Waiting until the end of mine rehabilitation studies isn’t ideal, but as stated, with new tools and a new thirst for examining if wealth, particularly critical metals, can be sought from existing waste there is a second coming for waste. By products such as Co, Li and REEs, once overlooked, are having their moment and one obvious place to look is in our existing waste. Across the whole life of a mine, there are new technologies and new socio-environmental factors driving opportunities to make significant improvements when it comes to waste management, multi-stakeholder, multi-scale and multi-disciplinary, so in my opinion, this is by far one of the most exciting fields of geoscience to work in.
Who would you want us to interview next and why?
Dr Heidi Pass, she has had a diverse career starting in Canada and then moved to Australia. She has worked in exploration, for IMDEX and was most recently the Chief Geochemist at Goldfields. On the side of this, she embarked on a journey of leadership exploring women’s role in STEM and is a passionate advocate in establishing gender equity.
What question would you like to ask her?
You are also involved in Women in STEM outreach. What advice would you give to a 16-year-old female considering a career in the mining sector, based on your experiences and your research in gender equity?

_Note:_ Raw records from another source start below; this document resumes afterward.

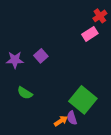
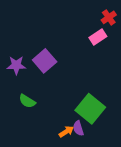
purple square: (41, 56) -> (45, 61), size x1.5

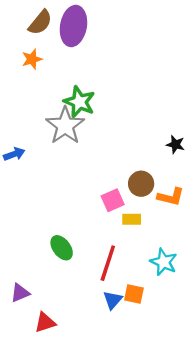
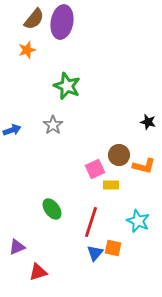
gray star: (65, 126) -> (53, 125), moved, size x0.6

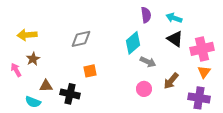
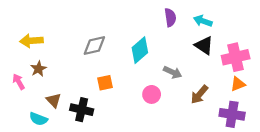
cyan diamond: (133, 43) -> (140, 50), moved
orange triangle: (204, 72) -> (238, 84), turned 32
brown triangle: (46, 86) -> (54, 100), turned 48
pink circle: (144, 89) -> (152, 94), moved

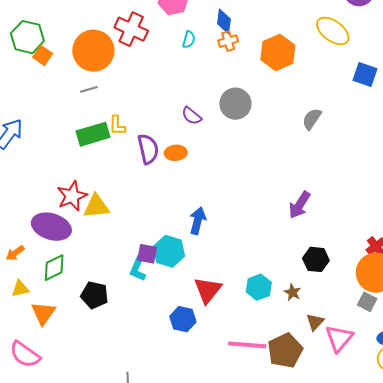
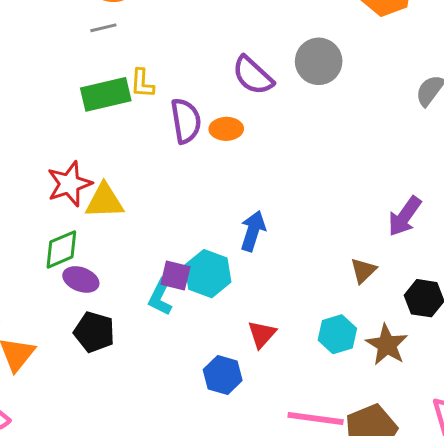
purple semicircle: (192, 116) -> (253, 75), size x1.4
purple ellipse: (51, 227) -> (81, 279), moved, size x0.6
green diamond: (54, 268) -> (61, 249), moved
red triangle: (208, 290) -> (262, 334), size x0.7
brown star: (293, 292) -> (387, 345), size x1.6
brown triangle: (315, 322) -> (363, 271), moved

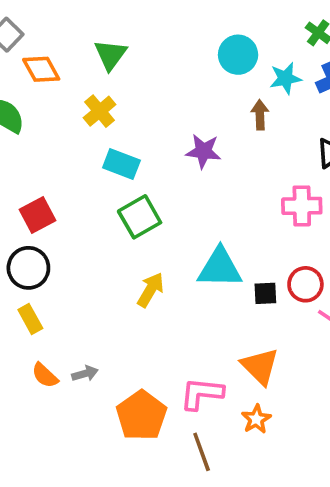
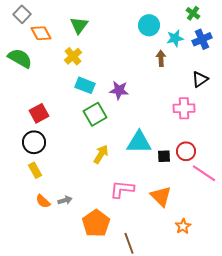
purple star: (203, 151) -> (119, 90), moved
pink L-shape: (202, 394) -> (122, 189), moved
orange star: (256, 419) -> (183, 226), moved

Anita’s three key tenets to change the environment of mining
01. We mine waste, not ore. Investing in its proper characterisation from day one will lead to improved environmental outcomes at later stages of mining
02. Waste is a design flaw – smarter mining means seeing opportunities to grow the business and reduce long-term waste management costs
03. Education is the key to a greener future – integrated and applied programs to facilitate training and growth of new professionals is vital to safeguard the future of mining
Name: Anita Parbhakar-Fox Age: 37 Lives: Brisbane, Australia Title: Senior Research Fellow in Applied Geochemistry and Geometallurgy Career in summary: Currently, Anita is a Senior Research Fellow in Geometallurgy and Applied Geochemistry a the W.H. Bryan Mining and Geology Research Centre within the Sustainable Minerals Institute. Anita’s research is focused on mine waste characterisation to improve mine planning and waste management practises where she has worked with mining industry, METS sector and government stakeholders. She has developed new tests and protocols for improving was characterisations and is also involved in identifying remediation options for abandoned/ historical mine sites. Most recently, Anita has led industry and government funded projects characterising a range of mine waste materials to evaluate their economic potential.